Вился дымок из позвякивающего цепочками кадила в руке священника, и на погосте в хрупкой тишине замер грачиный грай, улёгся ветерок и смолк шум листвы в верхушках деревьев.

Когда отец Арсений запел «Со святыми упокой…», Серёга, сглотнув горький ком, представил себе бабушку Лиду в белом платочке, подошедшую к нему на вокзале в областном центре и почти невесомой тёплой рукой потянувшую его за собой с грязной, испачканной бомжами скамьи…

– Во блаженном успении вечный покой подаждь, Господи, рабе Твоей Лидии и сотвори ей вечную память, – возгласил отец Арсений и молча посмотрел на крест на могиле. – Здесь нашла упокоение одна из тех женщин, на которых держалась, не иссякая, наша вера. И в годы гонений, страданий и забвения не отрекались они, хранили её… – Шишадамов ещё помолчал, вспоминая свою суровую на вид тётку и кротких рукодельных её подруг, всплыли в памяти и лица других прихожанок. – Нам бы, нынешним, иметь хотя бы малую такую толику…

После отпевания священник вознамерился пробраться к руинам храма, но куда там! И со здоровыми-то ногами не так просто было туда попасть: везде в траве валялся битый кирпич, таились коварные рытвины и ямки, перед самым входом лежали на земле створки ворот, вынесенные когда-то лихим поддатым трактористом, раздавленные траками гусениц, топорщились рваными краями ржавых листов железа. Запьянцовские компании и сладкие парочки, укрываясь от дождичка и посторонних глаз, проникали сюда через пролом в стене.

Но отцу Арсению непременно нужно было войти чрез врата: «Что я, тать какой?» Серёга поддерживал его с одного бока, Алка – с другого. В тёмном притворе под ногами хрустели осколки битого стекла, на пути попадались кучи мусора; весь храм изнутри, от пола до самых куполов, оказался чёрен, закопчён, как душа человеческая без Бога. То ли колхозная тракторная мастерская грохотала и чадила едучими выхлопами движков, да вдобавок кузня пыхала жаром и дымом, то ли в одночасье пожар выжег всё, оставив на кирпичных стенах свой след. В узкие бойницы окон с проржавленными прутьями решёток проникал снаружи слабый свет – они казались нарисованными на мрачном чёрном фоне.

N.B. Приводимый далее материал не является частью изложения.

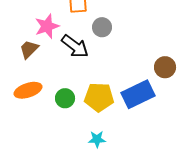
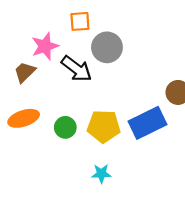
gray circle: (102, 27) -> (107, 47), size x1.4

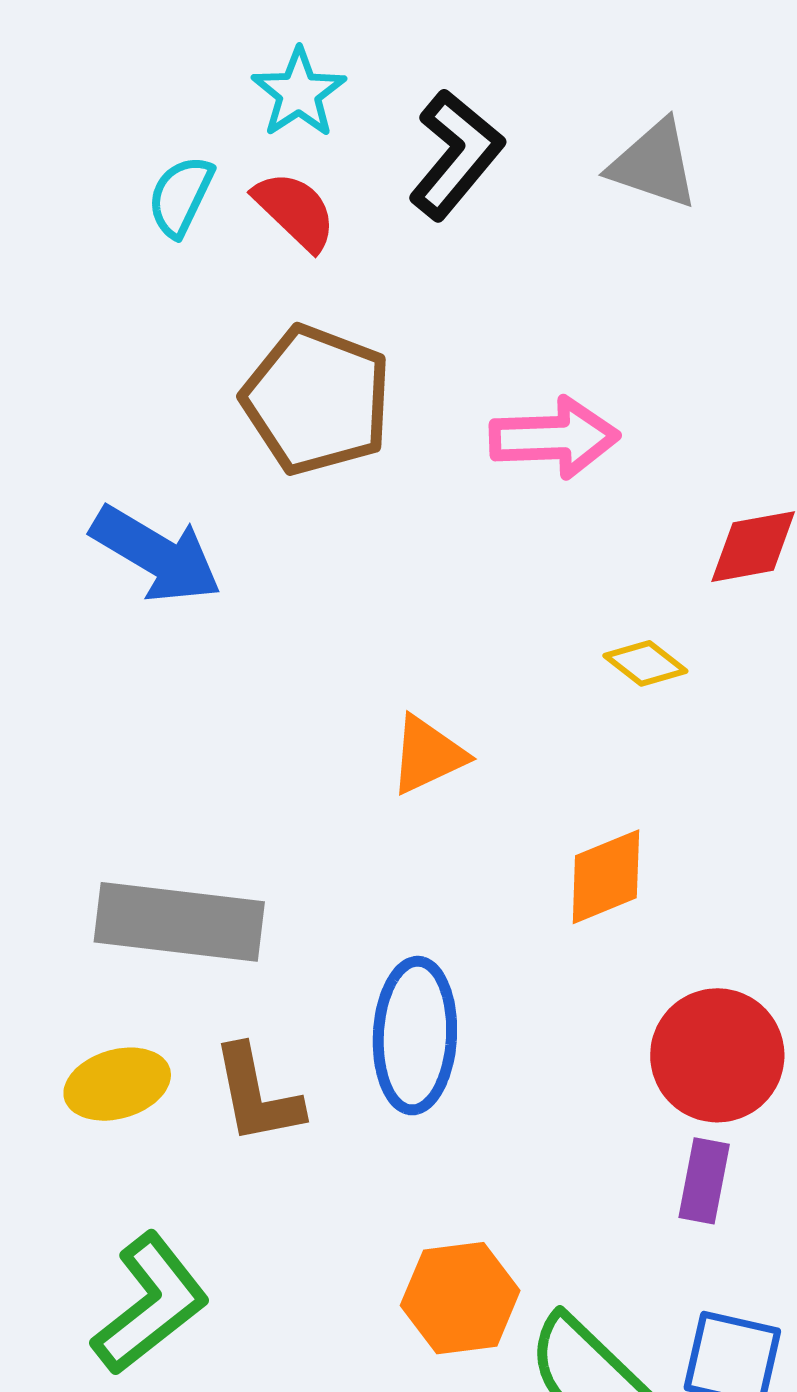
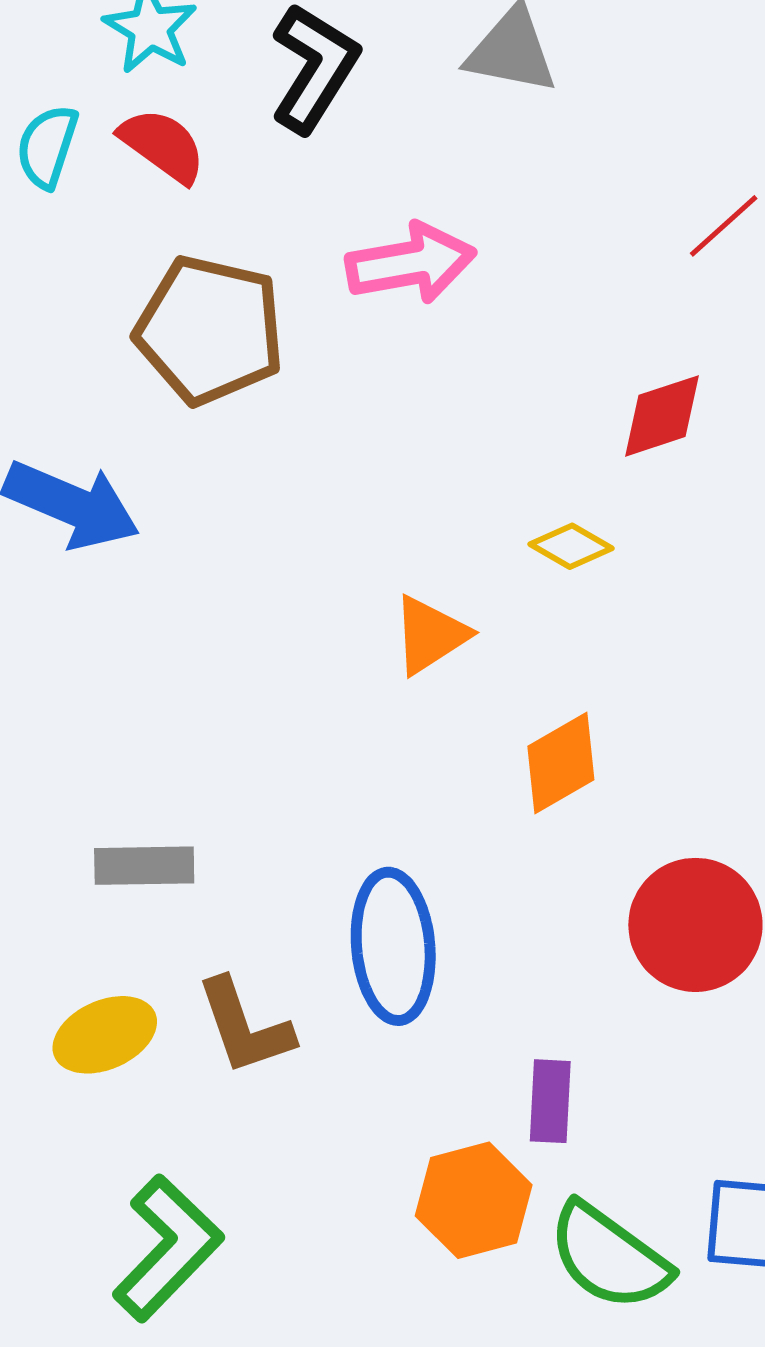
pink arrow: (554, 438) -> (411, 263), moved
orange triangle: (428, 755) -> (430, 635), moved
gray rectangle: (179, 922) -> (144, 866), size x0.6
purple rectangle: (704, 1181) -> (550, 1101), moved

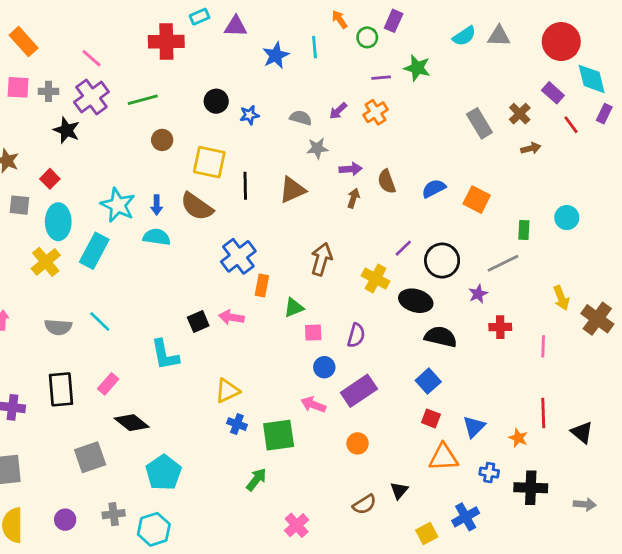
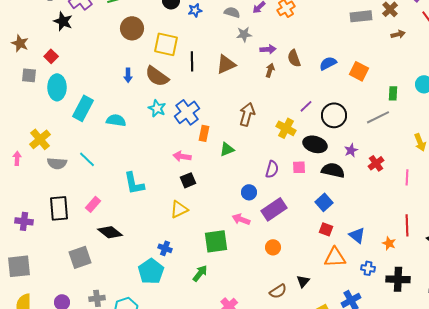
gray rectangle: (479, 123) -> (361, 16), turned -65
brown circle: (162, 140) -> (132, 28), size x1.5
cyan star: (118, 205) -> (157, 108), moved, size x0.7
cyan semicircle: (157, 237) -> (116, 120), moved
yellow cross: (46, 262) -> (40, 139), moved
purple star: (478, 294) -> (351, 150), moved
black square: (198, 321) -> (188, 180), moved
red cross: (500, 327) -> (376, 163), turned -35
pink square: (313, 333) -> (299, 167), moved
blue cross: (237, 424) -> (165, 248), moved
blue triangle: (474, 427) -> (357, 235), turned -36
cyan pentagon: (164, 473) -> (151, 271), moved

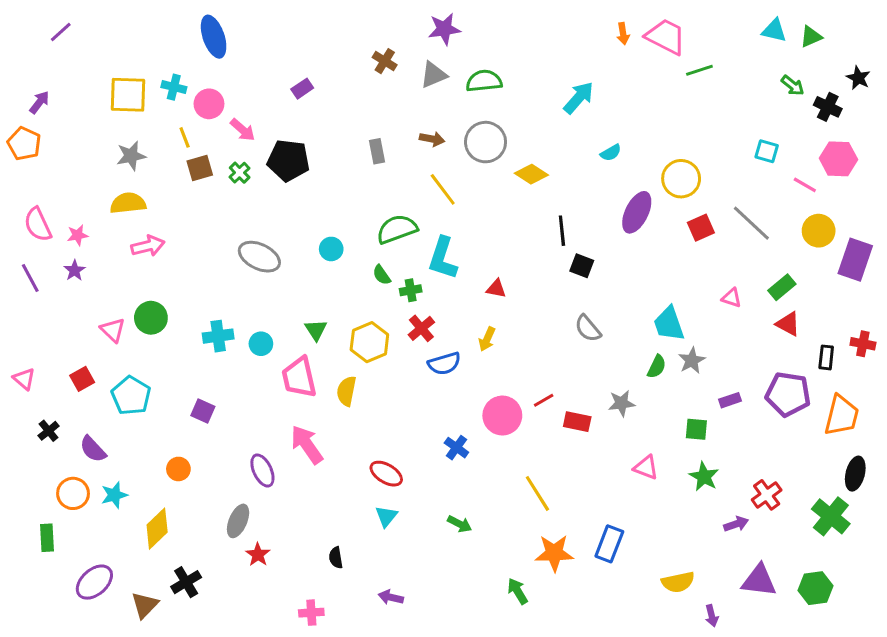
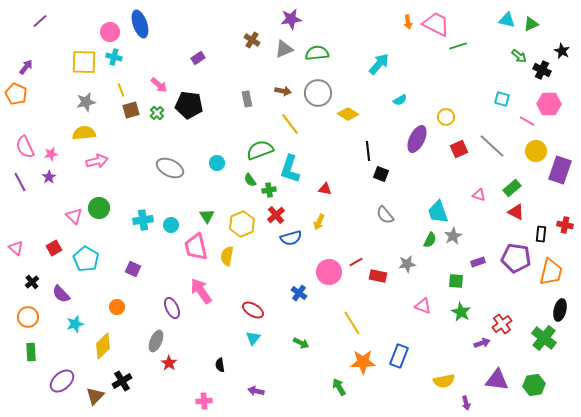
pink circle: (209, 104) -> (110, 32), moved
yellow circle: (681, 179) -> (446, 117), size x0.7
orange circle: (73, 493) -> (28, 317), moved

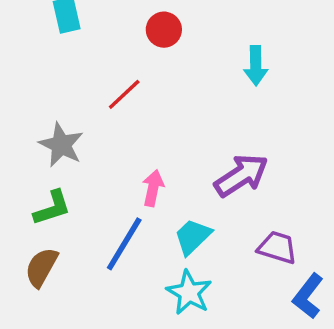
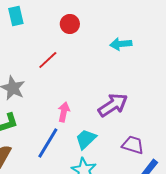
cyan arrow: (256, 66) -> (121, 44), turned 85

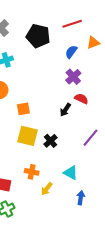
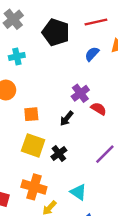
purple cross: (73, 77) -> (80, 93), moved
black arrow: (65, 110) -> (67, 118), moved
orange cross: (32, 172) -> (34, 187), size x1.5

– В чью честь храм воздвигнут? – спросил отец Арсений. Отзвуки его голоса, отскакивая от стен, заметались в пустоте и кратким эхом откликнулись под закопчённым сводом.

– Воскресения Христова, – робко, едва слышно ответила Алка – видимо, знала от бабушки.

Вдруг откуда-то сверху, где возились и хлопали крыльями потревоженные людскими голосами голуби, в пролом щедрой охапкой плеснуло свои лучи солнышко, поднявшееся к полудню. На миг неуютный сумрак в храме рассеялся, и тут отец Арсений, перекрестясь и неотрывно глядя на горнее место в зияющем трещинами алтаре, запел:

– Христос воскресе из мертвых, смертию смерть поправ и сущим во гробех живот даровав. Христос воскресе из мертвых…

Шишадамов прикрыл глаза, и казалось ему, что тропарь пропевают вместе с ним, творя сердцем молитву ко Господу, сонм святых, чьи лики на стенах храма замарал непроглядный слой копоти и людского неверия. Пение подхватила тонким всхлипывающим голоском Алка. Серёга, косясь на залитое солнцем лицо священника с дрожащими на ресницах прикрытых глаз капельками, в смятении неумело ткнул щепотью себе в лоб – он впервые в жизни перекрестился и пожалел, что подхватить песнопение не может: не знает слов, да и прожил – не слыхал никогда.

Отец Арсений, перестав петь, зашептал горячо и страстно:

– Господи, прими покаяние от возроптавшего на Тя, в смертный грех уныния впавшего! Был я пред Тобою яко надломленный тростник, под всеми ветрами гнулся. А Ты испытывал стержень веры моей, попуская наказания по грехам моим. Благодарю Тебя, Господи… Буду служить до последнего воздыхания и Тебе, и чадам Твоим.